Quindi è giusto e doveroso informare sulla gravità dell’abbassamento al 52% rispetto all’attuale 68% ma saltare di punto la rivalutazione della busta pecca alla base l’informazione di questo vostro articolo
codroipo
07 lug 2011 - 09:25 - #5ma fregatevene dell INPS
fatevi la pensione per i cavoli vostri
giovine
07 lug 2011 - 14:34 - #6codroipo, innanzi tutto complimenti per il nome…
e credimi, se potessi non versare all’inps e versare i contributi per cacchi miei altrove, l’avrei fatto gia da 8 anni fa quando ho cominciato a lavorare…
purtroppo a fine mese non rimangono che pochi euro sul conto che devono pagare le spese annuali come l’assicurazione e compagnia bella.
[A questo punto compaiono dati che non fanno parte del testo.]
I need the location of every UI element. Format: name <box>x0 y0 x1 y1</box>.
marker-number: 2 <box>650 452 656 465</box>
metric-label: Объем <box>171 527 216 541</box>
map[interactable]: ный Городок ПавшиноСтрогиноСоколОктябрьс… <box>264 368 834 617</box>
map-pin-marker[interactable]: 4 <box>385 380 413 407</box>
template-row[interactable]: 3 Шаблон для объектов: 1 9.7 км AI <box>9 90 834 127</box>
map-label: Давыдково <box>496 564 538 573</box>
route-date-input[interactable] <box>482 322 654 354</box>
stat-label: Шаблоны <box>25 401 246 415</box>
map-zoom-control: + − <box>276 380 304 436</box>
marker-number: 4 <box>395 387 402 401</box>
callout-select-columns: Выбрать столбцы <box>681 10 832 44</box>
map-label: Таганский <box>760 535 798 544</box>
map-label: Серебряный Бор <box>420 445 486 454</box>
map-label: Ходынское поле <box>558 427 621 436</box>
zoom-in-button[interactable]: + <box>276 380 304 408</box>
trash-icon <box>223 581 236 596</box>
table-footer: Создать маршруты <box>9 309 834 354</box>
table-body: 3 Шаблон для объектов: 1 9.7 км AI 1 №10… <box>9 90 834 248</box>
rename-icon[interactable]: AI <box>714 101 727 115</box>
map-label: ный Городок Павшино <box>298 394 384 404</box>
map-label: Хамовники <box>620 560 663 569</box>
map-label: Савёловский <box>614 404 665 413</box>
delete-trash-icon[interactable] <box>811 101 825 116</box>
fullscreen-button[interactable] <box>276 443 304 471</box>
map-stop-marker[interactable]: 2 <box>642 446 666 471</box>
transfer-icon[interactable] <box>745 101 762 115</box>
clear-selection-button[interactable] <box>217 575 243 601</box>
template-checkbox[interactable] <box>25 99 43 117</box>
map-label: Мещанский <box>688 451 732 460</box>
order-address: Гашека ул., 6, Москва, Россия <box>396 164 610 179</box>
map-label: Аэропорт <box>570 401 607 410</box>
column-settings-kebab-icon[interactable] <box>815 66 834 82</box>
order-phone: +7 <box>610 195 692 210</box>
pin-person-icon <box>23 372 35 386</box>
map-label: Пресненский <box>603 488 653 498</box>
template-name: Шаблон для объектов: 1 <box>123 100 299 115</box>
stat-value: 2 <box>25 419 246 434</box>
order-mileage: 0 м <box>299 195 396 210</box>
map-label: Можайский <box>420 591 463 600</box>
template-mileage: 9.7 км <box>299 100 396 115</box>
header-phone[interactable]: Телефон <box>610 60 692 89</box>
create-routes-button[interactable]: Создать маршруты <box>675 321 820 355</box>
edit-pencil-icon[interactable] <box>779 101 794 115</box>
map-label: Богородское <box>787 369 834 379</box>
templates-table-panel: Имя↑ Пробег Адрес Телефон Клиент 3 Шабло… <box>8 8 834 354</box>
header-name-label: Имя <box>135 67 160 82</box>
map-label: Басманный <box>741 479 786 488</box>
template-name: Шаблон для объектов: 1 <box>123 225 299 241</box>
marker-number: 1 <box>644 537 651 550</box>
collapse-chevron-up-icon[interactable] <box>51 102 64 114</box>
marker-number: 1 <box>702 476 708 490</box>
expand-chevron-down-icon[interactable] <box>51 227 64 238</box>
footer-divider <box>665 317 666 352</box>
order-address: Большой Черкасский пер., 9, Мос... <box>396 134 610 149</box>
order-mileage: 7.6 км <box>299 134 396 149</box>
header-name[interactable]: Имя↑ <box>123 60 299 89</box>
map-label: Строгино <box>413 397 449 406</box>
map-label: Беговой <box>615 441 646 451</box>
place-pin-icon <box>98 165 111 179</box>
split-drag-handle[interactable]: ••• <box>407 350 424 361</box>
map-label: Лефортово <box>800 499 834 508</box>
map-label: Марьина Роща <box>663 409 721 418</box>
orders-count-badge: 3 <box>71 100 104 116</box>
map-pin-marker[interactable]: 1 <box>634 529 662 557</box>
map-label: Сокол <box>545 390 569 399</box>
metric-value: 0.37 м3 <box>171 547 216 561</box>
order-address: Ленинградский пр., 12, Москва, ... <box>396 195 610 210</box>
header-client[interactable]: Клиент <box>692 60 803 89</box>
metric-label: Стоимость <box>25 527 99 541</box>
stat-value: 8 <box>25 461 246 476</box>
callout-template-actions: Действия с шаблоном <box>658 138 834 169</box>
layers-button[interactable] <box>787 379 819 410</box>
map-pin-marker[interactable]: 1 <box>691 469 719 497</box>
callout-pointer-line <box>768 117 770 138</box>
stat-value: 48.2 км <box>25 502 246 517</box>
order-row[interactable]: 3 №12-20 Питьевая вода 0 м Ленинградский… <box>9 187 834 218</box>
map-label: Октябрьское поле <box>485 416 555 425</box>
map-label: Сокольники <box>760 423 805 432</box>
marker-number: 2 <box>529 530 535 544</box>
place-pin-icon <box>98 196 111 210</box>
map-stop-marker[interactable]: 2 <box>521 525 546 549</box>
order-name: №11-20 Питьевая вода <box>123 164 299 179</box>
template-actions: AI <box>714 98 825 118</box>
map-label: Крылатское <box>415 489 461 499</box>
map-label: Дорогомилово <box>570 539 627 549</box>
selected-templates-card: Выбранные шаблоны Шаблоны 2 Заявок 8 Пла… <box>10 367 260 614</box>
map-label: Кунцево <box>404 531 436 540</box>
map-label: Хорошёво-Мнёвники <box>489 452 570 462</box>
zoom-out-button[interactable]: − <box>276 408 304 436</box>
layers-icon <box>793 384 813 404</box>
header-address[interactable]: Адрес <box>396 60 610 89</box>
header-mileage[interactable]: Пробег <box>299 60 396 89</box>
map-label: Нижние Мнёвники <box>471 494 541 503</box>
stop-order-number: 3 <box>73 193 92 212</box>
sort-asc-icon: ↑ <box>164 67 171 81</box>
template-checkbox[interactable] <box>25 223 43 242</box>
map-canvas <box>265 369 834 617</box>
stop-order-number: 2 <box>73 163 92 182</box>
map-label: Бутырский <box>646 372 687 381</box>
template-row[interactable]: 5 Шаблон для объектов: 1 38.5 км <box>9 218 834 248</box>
come vedi, non si ha la possibilità di pagarsi una pensione spesso.
durruti
07 lug 2011 - 14:45 - #7i sindacati farebbero meglio ad andare a lavorare….(vagabondi) io non li prendo già’ ora mille euro dopo aver lavorato una vita… farebbero cosa sensata a chiudere bottega. ripeto VAGABONDI!!!!!!!!!